Ini bukan pertarungan antara baik melawan jahat. Ini perang antara kekuatan-kekuatan
yang bertarung untuk mencapai keseimbangan kekuasaan, dan bila perang seperti
ini mulai, selesainya lebih lama dari perang-perang yang lain -- karena Allah
berada di kedua pihak."
* Penunggang onta menanyakan, dalam
keadaan seperti apa Tuhan akan mengizinkannya melihat masa depan.
"Hanya saat
Dia, Dia sendiri, mengungkapkannya. Dan Tuhan jarang sekali mengungkap masa
depan.
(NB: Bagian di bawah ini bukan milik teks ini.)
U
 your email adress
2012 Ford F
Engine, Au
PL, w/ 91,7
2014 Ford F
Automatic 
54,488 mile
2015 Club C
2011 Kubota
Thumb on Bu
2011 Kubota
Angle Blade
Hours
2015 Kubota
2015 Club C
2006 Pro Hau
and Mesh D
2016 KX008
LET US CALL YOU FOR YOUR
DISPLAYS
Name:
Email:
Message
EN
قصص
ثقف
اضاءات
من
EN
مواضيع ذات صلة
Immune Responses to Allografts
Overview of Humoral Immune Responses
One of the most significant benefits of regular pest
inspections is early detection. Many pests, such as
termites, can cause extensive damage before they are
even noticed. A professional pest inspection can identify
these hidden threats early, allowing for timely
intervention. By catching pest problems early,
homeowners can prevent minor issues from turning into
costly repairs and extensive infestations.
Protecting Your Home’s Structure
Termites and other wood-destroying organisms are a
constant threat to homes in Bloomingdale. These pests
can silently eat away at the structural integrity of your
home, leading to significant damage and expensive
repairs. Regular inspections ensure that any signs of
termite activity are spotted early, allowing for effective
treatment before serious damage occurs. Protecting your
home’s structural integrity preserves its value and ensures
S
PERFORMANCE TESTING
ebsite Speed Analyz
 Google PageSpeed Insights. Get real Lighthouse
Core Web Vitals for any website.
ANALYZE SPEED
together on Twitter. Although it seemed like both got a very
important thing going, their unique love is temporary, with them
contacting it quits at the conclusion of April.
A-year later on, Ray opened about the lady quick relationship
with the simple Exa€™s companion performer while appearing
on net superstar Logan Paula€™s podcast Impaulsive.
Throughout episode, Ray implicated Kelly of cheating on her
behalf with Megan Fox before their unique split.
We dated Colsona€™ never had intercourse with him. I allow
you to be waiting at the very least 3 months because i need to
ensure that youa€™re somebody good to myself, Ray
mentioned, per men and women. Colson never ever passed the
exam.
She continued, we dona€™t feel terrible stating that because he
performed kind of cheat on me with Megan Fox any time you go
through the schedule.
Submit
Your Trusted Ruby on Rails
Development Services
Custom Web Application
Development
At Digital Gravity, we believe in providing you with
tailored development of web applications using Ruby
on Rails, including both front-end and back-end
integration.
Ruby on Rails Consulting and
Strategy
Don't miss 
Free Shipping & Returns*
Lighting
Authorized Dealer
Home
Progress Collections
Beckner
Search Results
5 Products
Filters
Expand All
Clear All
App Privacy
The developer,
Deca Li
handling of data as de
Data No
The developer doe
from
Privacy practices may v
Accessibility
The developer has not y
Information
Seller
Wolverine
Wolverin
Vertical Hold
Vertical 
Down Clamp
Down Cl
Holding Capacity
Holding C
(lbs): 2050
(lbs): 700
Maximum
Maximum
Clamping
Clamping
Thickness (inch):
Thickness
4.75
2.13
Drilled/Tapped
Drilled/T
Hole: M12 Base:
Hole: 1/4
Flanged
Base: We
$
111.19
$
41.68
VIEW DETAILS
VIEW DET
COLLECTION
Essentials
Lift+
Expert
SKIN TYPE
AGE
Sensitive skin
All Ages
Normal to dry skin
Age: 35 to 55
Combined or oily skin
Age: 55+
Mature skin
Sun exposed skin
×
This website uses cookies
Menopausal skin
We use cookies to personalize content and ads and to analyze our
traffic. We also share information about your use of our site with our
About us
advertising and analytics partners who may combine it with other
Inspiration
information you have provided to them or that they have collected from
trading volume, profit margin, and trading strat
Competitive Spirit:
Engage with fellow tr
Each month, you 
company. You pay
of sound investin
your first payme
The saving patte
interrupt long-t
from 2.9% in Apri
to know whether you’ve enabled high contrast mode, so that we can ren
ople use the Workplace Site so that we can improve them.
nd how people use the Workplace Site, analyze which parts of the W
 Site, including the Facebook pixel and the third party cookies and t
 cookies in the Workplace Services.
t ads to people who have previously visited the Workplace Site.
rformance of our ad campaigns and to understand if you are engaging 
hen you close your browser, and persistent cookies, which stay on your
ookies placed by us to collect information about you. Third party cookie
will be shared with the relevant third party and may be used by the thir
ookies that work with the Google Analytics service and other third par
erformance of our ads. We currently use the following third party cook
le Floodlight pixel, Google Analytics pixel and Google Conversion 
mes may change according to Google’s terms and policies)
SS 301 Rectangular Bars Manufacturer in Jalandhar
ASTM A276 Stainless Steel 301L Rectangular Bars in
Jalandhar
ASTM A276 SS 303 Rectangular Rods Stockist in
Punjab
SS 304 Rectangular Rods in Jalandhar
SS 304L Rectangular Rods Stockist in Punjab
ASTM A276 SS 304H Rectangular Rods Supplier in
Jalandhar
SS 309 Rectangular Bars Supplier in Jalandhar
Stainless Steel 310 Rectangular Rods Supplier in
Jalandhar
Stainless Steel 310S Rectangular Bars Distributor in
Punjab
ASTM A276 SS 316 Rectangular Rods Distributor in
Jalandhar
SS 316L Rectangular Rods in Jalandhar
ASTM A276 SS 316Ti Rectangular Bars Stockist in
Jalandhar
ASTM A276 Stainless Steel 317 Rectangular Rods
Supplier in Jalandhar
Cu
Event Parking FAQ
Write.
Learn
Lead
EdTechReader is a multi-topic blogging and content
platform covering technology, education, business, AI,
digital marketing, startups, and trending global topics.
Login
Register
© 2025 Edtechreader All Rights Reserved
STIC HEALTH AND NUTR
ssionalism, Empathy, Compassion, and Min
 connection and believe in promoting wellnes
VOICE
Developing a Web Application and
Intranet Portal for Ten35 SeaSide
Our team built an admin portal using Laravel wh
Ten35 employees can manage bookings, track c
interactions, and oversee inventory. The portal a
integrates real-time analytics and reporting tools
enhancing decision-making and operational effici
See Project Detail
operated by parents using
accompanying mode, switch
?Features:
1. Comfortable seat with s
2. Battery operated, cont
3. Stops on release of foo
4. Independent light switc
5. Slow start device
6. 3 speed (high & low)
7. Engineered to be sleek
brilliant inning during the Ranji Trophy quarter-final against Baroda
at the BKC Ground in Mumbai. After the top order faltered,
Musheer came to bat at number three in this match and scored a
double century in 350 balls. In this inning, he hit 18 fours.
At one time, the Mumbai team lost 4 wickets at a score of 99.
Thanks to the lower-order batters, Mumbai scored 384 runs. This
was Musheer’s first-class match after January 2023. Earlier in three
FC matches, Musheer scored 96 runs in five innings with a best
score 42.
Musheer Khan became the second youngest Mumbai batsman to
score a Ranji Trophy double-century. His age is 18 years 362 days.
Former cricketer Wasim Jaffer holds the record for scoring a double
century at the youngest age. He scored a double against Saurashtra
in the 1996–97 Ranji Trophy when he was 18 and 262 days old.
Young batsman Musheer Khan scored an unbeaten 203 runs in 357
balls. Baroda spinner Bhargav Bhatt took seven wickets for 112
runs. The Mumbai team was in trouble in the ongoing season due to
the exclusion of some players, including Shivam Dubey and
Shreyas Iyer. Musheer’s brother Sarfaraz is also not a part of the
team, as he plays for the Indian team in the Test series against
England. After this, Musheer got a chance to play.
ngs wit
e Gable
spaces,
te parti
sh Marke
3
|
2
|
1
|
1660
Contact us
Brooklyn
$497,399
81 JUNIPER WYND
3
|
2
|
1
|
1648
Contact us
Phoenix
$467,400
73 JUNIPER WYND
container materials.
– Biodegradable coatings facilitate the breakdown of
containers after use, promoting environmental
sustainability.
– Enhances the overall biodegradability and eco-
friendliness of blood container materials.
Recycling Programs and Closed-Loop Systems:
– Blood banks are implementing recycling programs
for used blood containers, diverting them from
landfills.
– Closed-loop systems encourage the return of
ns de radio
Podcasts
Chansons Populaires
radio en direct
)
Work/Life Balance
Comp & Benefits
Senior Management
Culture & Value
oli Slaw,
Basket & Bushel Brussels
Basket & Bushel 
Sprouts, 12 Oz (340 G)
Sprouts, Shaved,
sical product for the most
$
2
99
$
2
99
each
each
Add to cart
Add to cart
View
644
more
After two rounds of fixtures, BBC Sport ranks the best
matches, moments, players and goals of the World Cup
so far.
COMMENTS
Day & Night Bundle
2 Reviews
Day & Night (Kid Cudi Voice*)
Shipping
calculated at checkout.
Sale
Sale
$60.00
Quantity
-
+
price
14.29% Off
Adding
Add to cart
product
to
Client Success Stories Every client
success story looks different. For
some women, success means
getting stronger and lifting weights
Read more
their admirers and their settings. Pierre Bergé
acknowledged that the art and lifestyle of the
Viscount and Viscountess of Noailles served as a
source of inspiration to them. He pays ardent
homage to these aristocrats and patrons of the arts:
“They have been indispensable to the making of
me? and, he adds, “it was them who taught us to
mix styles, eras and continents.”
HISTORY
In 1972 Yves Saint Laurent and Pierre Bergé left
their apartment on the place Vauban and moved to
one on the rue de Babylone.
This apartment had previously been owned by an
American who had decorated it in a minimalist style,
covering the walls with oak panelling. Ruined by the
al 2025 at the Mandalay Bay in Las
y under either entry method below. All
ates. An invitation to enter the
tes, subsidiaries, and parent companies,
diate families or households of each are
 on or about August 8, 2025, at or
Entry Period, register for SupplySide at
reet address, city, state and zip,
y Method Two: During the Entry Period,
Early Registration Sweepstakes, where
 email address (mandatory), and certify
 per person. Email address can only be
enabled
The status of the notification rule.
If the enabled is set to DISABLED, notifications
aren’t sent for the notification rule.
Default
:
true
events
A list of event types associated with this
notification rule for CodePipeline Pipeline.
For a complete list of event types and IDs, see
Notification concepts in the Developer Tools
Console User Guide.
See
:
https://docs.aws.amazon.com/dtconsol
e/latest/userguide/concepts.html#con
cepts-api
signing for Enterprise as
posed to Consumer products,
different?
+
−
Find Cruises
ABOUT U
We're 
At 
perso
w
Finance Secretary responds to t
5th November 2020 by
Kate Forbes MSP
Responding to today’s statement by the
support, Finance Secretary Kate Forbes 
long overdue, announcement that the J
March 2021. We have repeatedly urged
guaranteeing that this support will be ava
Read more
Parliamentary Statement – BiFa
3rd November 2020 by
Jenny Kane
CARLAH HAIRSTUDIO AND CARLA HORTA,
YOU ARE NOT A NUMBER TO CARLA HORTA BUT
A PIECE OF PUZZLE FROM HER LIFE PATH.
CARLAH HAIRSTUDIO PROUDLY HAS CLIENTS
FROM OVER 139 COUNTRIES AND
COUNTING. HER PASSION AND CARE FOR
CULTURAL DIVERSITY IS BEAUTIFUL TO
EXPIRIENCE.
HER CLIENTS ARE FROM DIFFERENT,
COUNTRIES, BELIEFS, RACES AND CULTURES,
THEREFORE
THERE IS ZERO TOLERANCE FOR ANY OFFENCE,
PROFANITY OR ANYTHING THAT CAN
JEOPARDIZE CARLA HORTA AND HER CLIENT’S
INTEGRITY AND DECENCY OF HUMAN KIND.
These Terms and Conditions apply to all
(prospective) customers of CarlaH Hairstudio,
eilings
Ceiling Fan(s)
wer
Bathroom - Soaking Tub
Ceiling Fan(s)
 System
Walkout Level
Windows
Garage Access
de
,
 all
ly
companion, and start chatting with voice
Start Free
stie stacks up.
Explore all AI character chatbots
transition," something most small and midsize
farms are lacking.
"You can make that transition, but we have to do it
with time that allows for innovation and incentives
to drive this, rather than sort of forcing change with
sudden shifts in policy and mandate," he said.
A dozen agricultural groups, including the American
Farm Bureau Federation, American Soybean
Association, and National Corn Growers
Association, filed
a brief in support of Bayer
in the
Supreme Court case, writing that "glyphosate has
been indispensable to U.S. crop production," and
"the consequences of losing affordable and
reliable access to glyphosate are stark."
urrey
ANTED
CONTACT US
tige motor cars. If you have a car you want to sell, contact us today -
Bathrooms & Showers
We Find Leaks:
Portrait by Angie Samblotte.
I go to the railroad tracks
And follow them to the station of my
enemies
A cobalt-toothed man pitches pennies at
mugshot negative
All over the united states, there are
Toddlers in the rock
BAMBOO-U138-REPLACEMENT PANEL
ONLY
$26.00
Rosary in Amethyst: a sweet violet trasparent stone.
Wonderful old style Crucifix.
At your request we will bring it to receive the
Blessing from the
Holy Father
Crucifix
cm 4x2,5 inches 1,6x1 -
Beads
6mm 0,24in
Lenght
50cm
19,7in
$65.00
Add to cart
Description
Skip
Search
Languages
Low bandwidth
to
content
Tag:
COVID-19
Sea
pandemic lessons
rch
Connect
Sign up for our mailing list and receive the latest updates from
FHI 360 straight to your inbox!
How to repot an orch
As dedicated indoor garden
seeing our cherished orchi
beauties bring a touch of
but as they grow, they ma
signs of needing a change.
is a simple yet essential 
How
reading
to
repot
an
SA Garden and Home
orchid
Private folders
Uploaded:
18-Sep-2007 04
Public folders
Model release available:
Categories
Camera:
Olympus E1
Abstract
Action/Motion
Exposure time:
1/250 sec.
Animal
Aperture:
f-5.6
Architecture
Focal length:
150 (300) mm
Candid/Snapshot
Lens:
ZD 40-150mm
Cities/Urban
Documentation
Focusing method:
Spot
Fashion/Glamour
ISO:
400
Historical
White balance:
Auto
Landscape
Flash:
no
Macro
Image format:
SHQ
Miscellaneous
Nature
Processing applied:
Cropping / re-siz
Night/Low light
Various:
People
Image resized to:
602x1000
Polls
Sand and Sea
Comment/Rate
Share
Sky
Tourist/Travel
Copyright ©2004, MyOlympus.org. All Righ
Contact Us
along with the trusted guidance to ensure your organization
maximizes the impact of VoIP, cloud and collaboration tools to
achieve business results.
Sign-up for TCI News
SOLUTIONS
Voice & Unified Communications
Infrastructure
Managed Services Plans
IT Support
Kalaupun Dia melakukannya, hanya untuk satu alasan: itu adalah sebuah
masa depan yang telah ditulis seperti itu untuk diubah."
* "Mengapakah kita harus
mendengarkan hati kita?"
"Karena di
manapun hatimu berada, di situlah akan kau temukan hartamu."
* "Mengapa hati orang-orang
tidak mengatakan pada mereka supaya terus mengikuti mimpi-mimpi mereka?"
tanya si bocah kepada sang alkemis.
"Karena
itulah yang paling membuat hati menderita, dan hati tidak suka menderita."
* Masa tergelap di malam hari
adalah saat menjelang fajar
* "Bila kau memiliki harta
yang sangat benilai di dalam dirimu, dan mencoba untuk memberitahu orang lain
tentang hal itu, jarang ada yang percaya."
* "Kau serahkan semua milikku!"
kata si bocah. "Semua yang kutabung seumur hidupku!"
"Ya, apa
gunanya semua itu bagimu kalau kau harus mati?" jawab sang alkemis.
"Uangmu
menyelamatkan kita selama tiga hari. Jarang uang menyelamatkan hidup orang."
* Hanya ada satu hal yang membuat
mimpi tak mungkin diraih: perasaan takut gagal.
* "Tapi bayaran ini terlalu
besar untuk kemurahanku," ucap sang biarawan.
"Jangan
lagi itu diucapkan. Kehidupan mungkin sedang mendengarkan, dan memberimu lebih
sedikit di lain kesempatan."
* Ada orang yang bilang, 'Semua
yang terjadi satu kali tidak akan terjadi lagi. Tapi semua yang terjadi dua
kali pasti akan terjadi untuk ketiga kali."